Aspettando il Re merita senza dubbio la palma d’oro per il film più strano e divertente della settimana, grazie alla sua capacità di mescolare i toni da commedia tanto a situazioni surreali quanto a questioni sociali di estrema attualità. Mentre scrivo queste parole so per certo che il film non è stato graditissimo negli Stati Uniti, né a livello di critica né tanto meno a livello di pubblico (ha intascato appena 8 milioni a fronte di un budget di 35).

Ma capisco perché.

Vedete, Aspettando il Re è quel tipo di film. Proprio quel tipo di film. Strano, buffo, un po’ goffo, mooooolto eccentrico, un po’ triste, malinconico quasi, tanto divertente.

Un formidabile Tom Hanks è Alan Clay, un cinquantenne americano che viene mandato per lavoro in Arabia Saudita al fine di ottenere l’appalto di fornitura dei servizi tecnologici che saranno la base di partenza per la costruzione di una avveniristica città che sorgerà nel bel mezzo del deserto. E’ divorziato, la sua ex moglie lo ritiene una nullità, sua figlia gli vuole un bene dell’anima ma vorrebbe anche che dimostrasse di non essere l’uomo che sua madre pensa che sia, ha causato il fallimento di un’azienda facendo perdere il posto a centinaia di lavoratori e adesso non riesce a pagare le rette del college della sua unica figlia. E ha anche un bubbone sulla schiena, che potrebbe essere un tumore. Insomma, non gliene va bene una.

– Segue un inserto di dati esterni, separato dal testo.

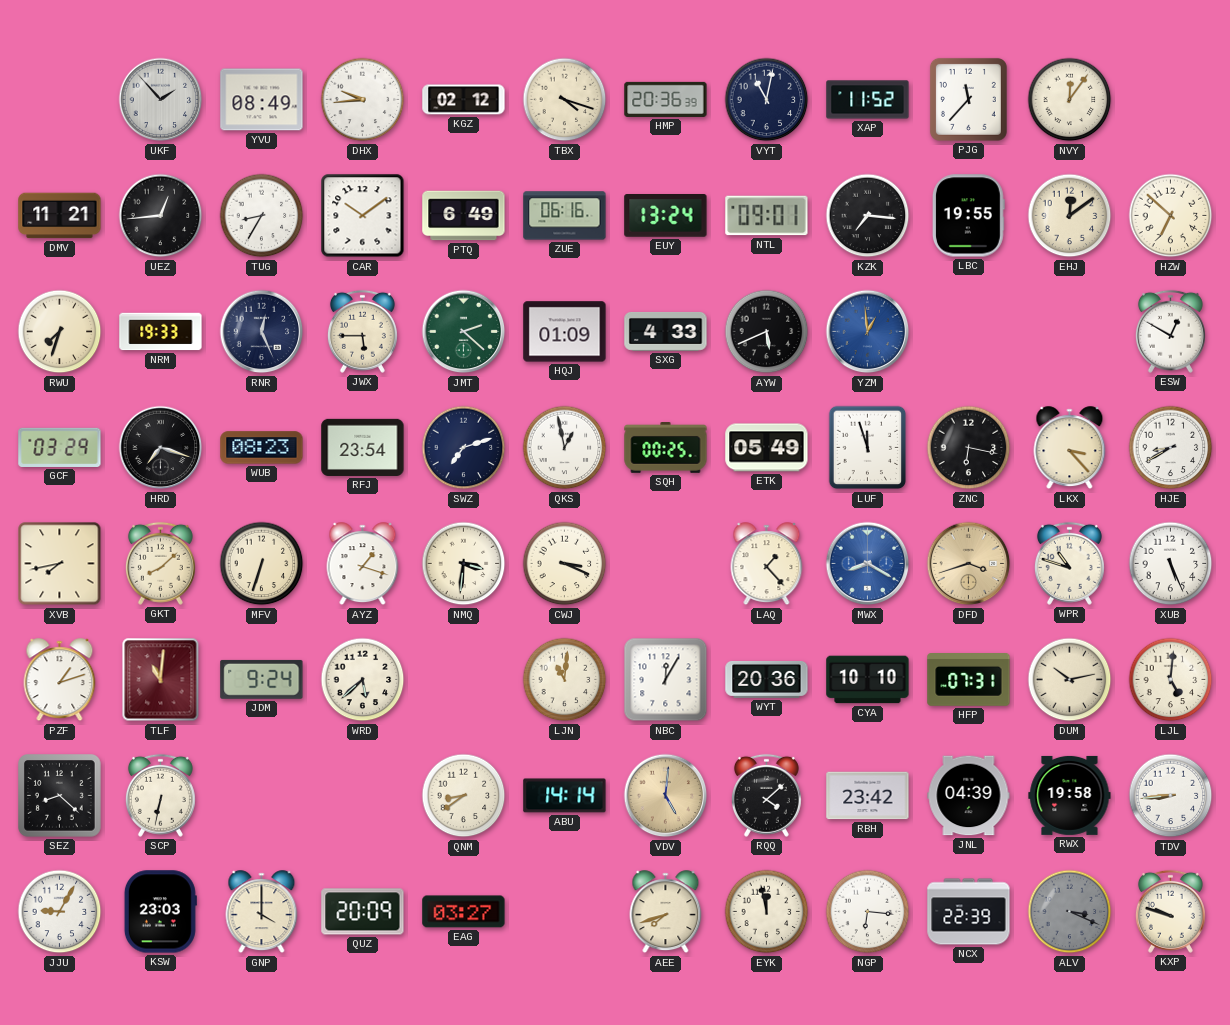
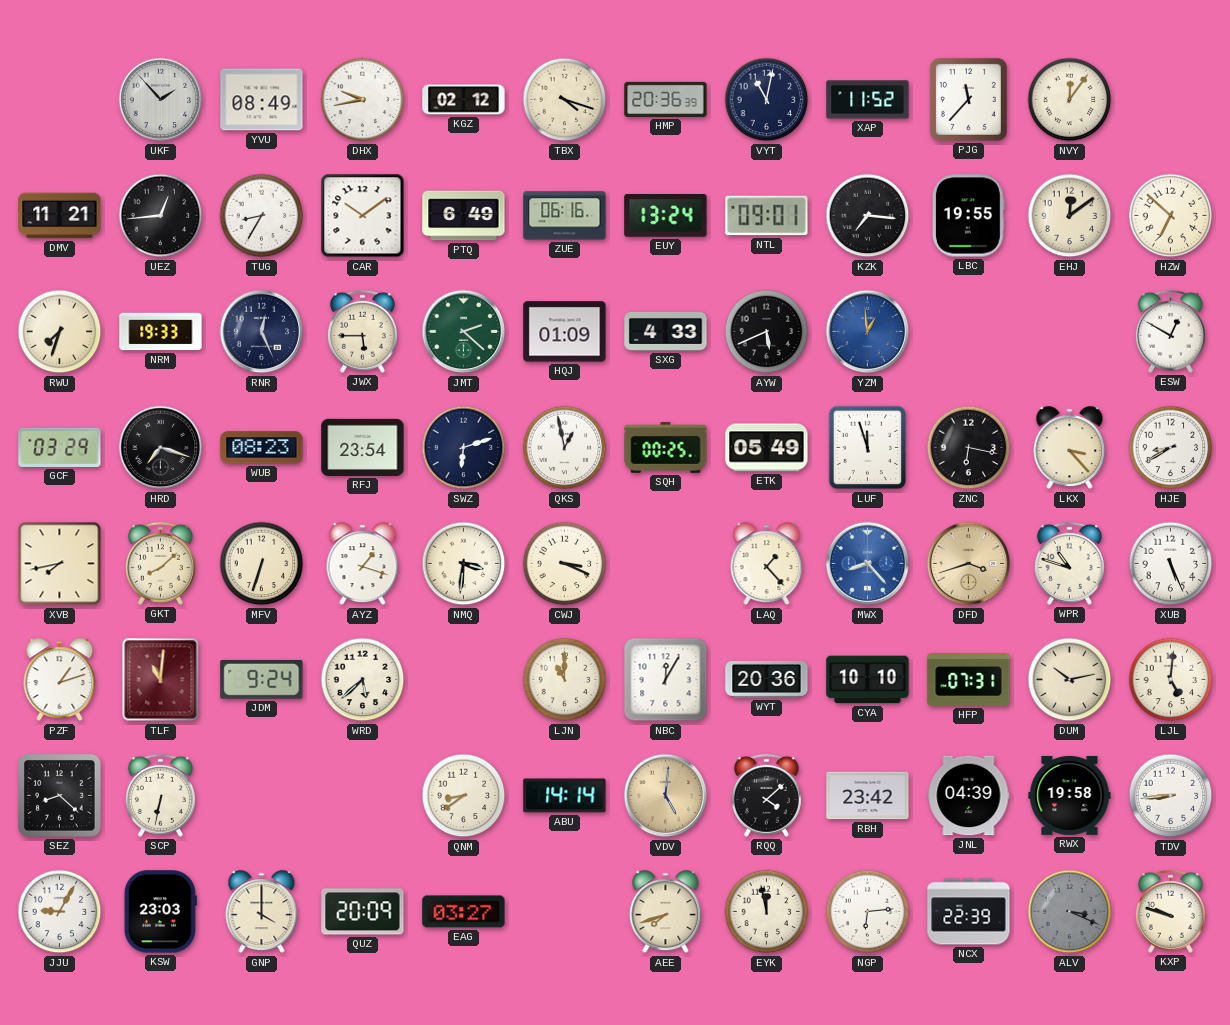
DHX: 9:44 -> 9:43
SWZ: 7:12 -> 6:12
MWX: 8:20 -> 8:23
LJN: 11:01 -> 11:00
NGP: 6:16 -> 6:14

E di certo le cose non miglioreranno quando sarà arrivato dall’altra parte del mondo.

Mi ha fatto ridere tantissimo e ogni volta la gag reiterata di Alan che non riesce a sedersi: ogni volta che punterà una sedia quella si romperà, o si rovescerà, e lui rovinerà a terra facendo ogni volta una pessima figura davanti ai colleghi o agli amici (diventerà amico di Yousef, il suo autista, imparentato con certa gente che colleziona armi … e non aggiungo altro). Questo piccolo e buffo particolare della sedia diventa una semplice metafora, a ben pensarci: Alan è sfortunato, e continuerà a fallire per tutto il film.

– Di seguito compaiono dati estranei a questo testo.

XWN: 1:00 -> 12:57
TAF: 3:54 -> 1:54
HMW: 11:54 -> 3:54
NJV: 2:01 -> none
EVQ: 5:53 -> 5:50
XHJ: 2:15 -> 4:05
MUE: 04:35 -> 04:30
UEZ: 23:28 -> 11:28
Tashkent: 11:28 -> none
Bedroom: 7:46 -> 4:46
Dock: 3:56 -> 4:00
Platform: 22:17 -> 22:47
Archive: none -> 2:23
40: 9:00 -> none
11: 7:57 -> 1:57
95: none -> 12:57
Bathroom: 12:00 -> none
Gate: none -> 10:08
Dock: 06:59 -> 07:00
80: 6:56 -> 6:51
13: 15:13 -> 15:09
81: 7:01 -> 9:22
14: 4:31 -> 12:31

Mancherà gli appuntamenti con il re. Mancherà gli appuntamenti con i delegati del re. Scorderà di impostare la sveglia e mancherà gli appuntamenti con la navetta incaricata di trasferirlo dall’hotel agli uffici.

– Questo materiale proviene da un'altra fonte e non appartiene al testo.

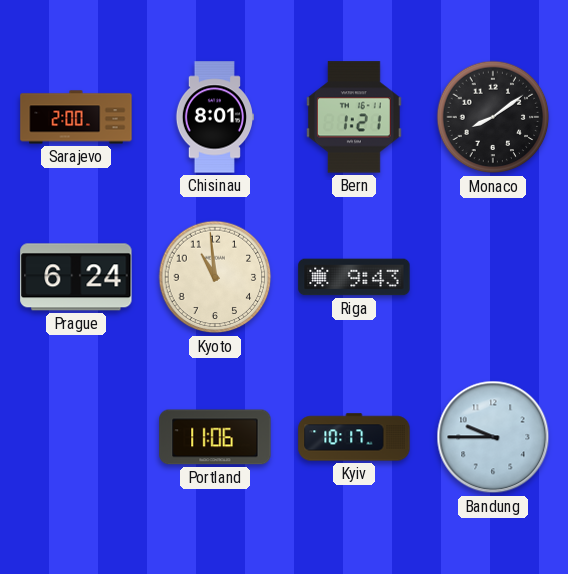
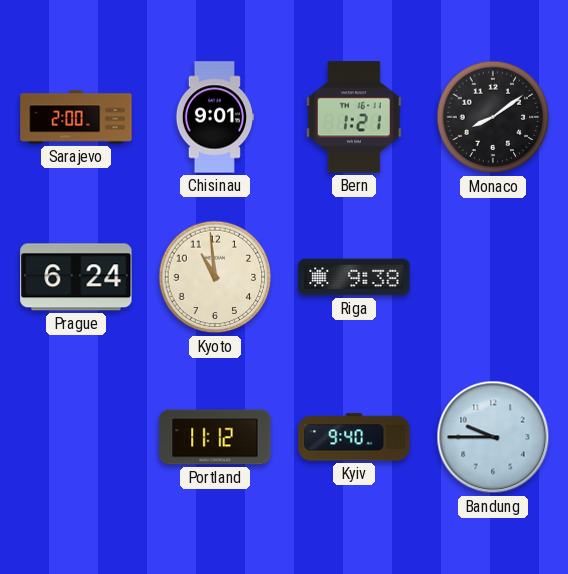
Chisinau: 8:01 -> 9:01
Riga: 9:43 -> 9:38
Portland: 11:06 -> 11:12
Kyiv: 10:17 -> 9:40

Ma prima o poi la sfortuna dovrà pur esaurirsi, giusto? E chissà se proprio l’orrendo bubbone che ha sulla schiena (che, secondo Alan, è una sorta di magnete per tutti i suoi recenti problemi) non finirà col portarlo dritto dritto verso quella che potrebbe essere l’unica persona in grado di rimettere in carreggiata la sua vita. E livello professionale e a livello privato, intendo.

Aspettando il Re è un affascinante e stravagante sogno lucido dal quale vale la pena farsi assorbire.